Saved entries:
════════════════════
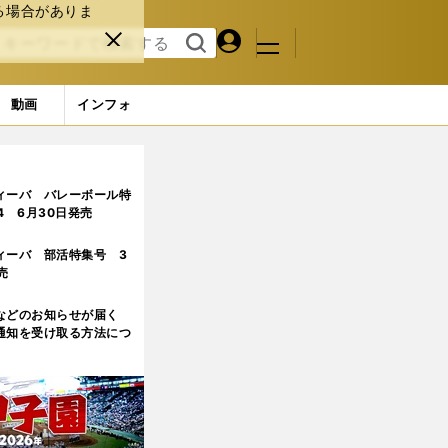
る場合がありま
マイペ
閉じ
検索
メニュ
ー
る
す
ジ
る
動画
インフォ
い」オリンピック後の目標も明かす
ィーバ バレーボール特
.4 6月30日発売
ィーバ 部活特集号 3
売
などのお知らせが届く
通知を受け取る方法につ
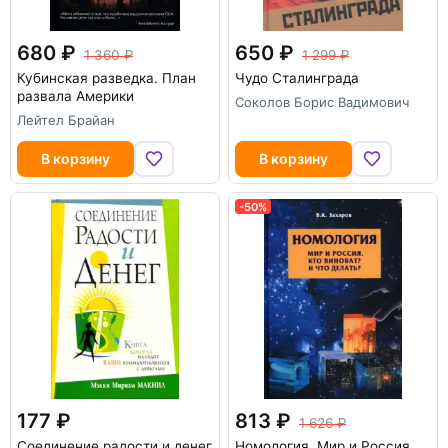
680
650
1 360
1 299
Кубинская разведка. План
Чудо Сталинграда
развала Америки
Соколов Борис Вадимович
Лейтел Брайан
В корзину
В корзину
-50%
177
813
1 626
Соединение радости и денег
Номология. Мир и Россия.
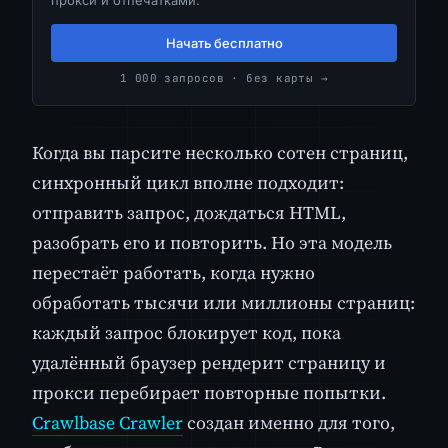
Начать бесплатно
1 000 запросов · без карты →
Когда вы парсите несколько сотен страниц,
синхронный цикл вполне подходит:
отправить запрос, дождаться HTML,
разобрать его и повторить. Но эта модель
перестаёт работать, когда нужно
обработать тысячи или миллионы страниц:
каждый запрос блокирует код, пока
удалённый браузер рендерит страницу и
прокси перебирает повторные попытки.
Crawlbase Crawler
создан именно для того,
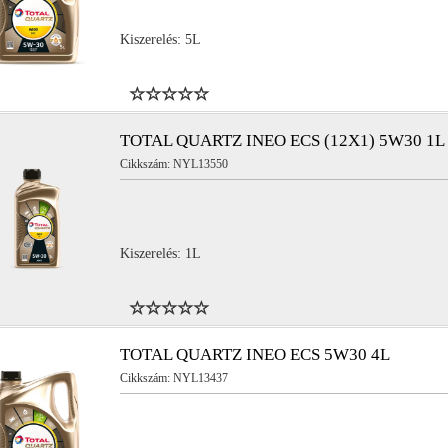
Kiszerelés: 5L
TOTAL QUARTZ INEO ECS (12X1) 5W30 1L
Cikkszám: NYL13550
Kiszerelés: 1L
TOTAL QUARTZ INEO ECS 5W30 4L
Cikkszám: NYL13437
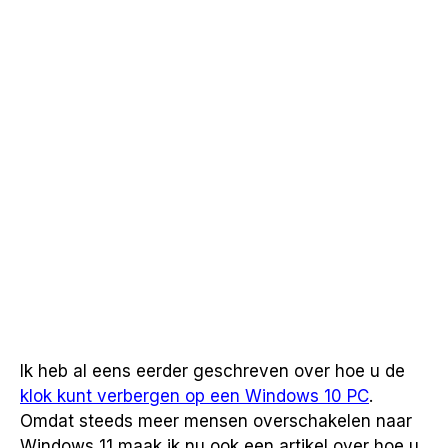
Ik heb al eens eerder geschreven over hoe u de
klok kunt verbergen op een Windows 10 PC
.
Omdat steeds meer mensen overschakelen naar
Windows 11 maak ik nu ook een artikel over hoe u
════════════════════
◆ **TASK**:
Return the data above unchanged. Pictures are not part of the copy.

◆ **THE ANSWER**:
る場合がありま
マイペ
閉じ
検索
メニュ
ー
る
す
ジ
る
動画
インフォ
い」オリンピック後の目標も明かす
ィーバ バレーボール特
.4 6月30日発売
ィーバ 部活特集号 3
売
などのお知らせが届く
通知を受け取る方法につ
680
650
1 360
1 299
Кубинская разведка. План
Чудо Сталинграда
развала Америки
Соколов Борис Вадимович
Лейтел Брайан
В корзину
В корзину
-50%
177
813
1 626
Соединение радости и денег
Номология. Мир и Россия.
Начать бесплатно
1 000 запросов · без карты →
Когда вы парсите несколько сотен страниц,
синхронный цикл вполне подходит:
отправить запрос, дождаться HTML,
разобрать его и повторить. Но эта модель
перестаёт работать, когда нужно
обработать тысячи или миллионы страниц:
каждый запрос блокирует код, пока
удалённый браузер рендерит страницу и
прокси перебирает повторные попытки.
Crawlbase Crawler
создан именно для того,
Kiszerelés: 5L
TOTAL QUARTZ INEO ECS (12X1) 5W30 1L
Cikkszám: NYL13550
Kiszerelés: 1L
TOTAL QUARTZ INEO ECS 5W30 4L
Cikkszám: NYL13437
Ik heb al eens eerder geschreven over hoe u de
klok kunt verbergen op een Windows 10 PC
.
Omdat steeds meer mensen overschakelen naar
Windows 11 maak ik nu ook een artikel over hoe u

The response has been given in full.